───── MATERIAL FOR THE TASK ─────
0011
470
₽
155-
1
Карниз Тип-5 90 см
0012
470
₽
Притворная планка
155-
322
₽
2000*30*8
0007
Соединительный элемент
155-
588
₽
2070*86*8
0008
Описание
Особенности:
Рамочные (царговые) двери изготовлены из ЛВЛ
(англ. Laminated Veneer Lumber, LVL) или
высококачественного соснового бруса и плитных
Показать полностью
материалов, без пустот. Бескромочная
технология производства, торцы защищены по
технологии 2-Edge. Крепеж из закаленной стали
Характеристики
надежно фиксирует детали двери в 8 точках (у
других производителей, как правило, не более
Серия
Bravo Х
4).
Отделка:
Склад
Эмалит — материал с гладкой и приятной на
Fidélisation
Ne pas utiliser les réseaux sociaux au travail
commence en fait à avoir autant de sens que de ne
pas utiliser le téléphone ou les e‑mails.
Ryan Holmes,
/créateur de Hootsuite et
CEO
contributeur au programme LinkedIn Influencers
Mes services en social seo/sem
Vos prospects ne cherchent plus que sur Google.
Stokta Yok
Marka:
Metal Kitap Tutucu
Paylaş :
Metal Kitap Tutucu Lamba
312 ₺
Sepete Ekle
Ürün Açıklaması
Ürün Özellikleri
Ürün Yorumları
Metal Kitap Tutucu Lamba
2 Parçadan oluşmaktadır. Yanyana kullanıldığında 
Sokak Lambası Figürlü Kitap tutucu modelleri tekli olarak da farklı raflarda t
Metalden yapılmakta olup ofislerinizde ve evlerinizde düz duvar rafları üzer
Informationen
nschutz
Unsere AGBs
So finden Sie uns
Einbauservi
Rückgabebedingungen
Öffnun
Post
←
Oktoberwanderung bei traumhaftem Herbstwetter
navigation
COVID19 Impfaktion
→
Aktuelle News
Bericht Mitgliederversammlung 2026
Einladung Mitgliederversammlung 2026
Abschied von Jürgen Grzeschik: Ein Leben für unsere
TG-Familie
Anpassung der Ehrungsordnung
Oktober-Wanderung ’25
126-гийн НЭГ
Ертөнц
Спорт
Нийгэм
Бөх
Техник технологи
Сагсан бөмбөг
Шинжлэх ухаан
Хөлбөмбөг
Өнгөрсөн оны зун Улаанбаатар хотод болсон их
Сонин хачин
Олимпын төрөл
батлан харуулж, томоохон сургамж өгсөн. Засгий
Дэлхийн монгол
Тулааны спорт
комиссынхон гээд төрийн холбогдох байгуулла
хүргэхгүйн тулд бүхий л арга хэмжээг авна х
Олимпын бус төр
─────
Beginning with the top line of the data above, output every line exactly until the one that contains "Sokak Lambası Figürlü", and include that one too.

0011
470
₽
155-
1
Карниз Тип-5 90 см
0012
470
₽
Притворная планка
155-
322
₽
2000*30*8
0007
Соединительный элемент
155-
588
₽
2070*86*8
0008
Описание
Особенности:
Рамочные (царговые) двери изготовлены из ЛВЛ
(англ. Laminated Veneer Lumber, LVL) или
высококачественного соснового бруса и плитных
Показать полностью
материалов, без пустот. Бескромочная
технология производства, торцы защищены по
технологии 2-Edge. Крепеж из закаленной стали
Характеристики
надежно фиксирует детали двери в 8 точках (у
других производителей, как правило, не более
Серия
Bravo Х
4).
Отделка:
Склад
Эмалит — материал с гладкой и приятной на
Fidélisation
Ne pas utiliser les réseaux sociaux au travail
commence en fait à avoir autant de sens que de ne
pas utiliser le téléphone ou les e‑mails.
Ryan Holmes,
/créateur de Hootsuite et
CEO
contributeur au programme LinkedIn Influencers
Mes services en social seo/sem
Vos prospects ne cherchent plus que sur Google.
Stokta Yok
Marka:
Metal Kitap Tutucu
Paylaş :
Metal Kitap Tutucu Lamba
312 ₺
Sepete Ekle
Ürün Açıklaması
Ürün Özellikleri
Ürün Yorumları
Metal Kitap Tutucu Lamba
2 Parçadan oluşmaktadır. Yanyana kullanıldığında 
Sokak Lambası Figürlü Kitap tutucu modelleri tekli olarak da farklı raflarda t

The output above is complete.